In response to Ofgem’s announcement, WPD said: “The health and safety of our customers is of paramount importance and WPD offers a huge programme of support for its customers in vulnerable situations.

“We were therefore shocked when we discovered Ofgem considered there were shortcomings with our service and we have engaged thoroughly and promptly at all times with Ofgem to resolve those concerns.

“We are very sorry for any occasions when our services fell below Ofgem’s requirements. While the investigation only covered WPD, we believe that at the core of Ofgem’s concerns were licence interpretation issues that impacted the whole sector.

“As soon as we became aware of Ofgem’s requirements we took decisive action to address the issues.

“We made changes to our policies and processes over twelve months ago to ensure we are fully
complying with the expectations Ofgem has clarified in our licence.

“We can reassure our customers that we offer an extensive range of support services for vulnerable individuals. Prior to the opening of these procedures we had been repeatedly recognised by Ofgem as the leading distribution network operator for engagement with and support for our vulnerable customers.

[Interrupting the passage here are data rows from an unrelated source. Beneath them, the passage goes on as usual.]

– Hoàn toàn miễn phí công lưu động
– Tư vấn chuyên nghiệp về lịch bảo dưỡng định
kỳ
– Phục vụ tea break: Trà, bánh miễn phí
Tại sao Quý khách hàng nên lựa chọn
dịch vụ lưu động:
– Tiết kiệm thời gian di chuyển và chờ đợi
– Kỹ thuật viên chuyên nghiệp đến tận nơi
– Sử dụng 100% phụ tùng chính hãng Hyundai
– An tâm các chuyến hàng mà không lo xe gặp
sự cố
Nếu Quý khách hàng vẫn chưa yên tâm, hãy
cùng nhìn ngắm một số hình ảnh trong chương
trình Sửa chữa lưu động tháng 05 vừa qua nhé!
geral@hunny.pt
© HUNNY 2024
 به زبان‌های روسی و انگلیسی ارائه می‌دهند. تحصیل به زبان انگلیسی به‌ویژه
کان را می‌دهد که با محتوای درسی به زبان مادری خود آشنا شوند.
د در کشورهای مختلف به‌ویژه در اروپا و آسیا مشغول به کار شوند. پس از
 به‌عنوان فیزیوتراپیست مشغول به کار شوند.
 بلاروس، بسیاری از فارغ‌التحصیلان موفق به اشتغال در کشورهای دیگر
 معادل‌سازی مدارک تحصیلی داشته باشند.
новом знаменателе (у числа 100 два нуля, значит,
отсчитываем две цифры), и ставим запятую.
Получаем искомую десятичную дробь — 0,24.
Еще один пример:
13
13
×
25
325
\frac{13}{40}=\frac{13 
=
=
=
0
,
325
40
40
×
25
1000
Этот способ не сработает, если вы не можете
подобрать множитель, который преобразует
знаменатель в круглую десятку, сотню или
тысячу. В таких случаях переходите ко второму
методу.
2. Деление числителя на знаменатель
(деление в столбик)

“Since 2015, on average we have proactively contacted more than one million vulnerable customers each year to update their details and offer tailored wellbeing checks. In addition last year we supported more than 25,000 customers living in fuel poverty to directly save more than £14.6 million.

“We were disappointed that, following initial engagement, Ofgem chose to pursue enforcement action against WPD and not enable the issues to be addressed via constructive engagement.”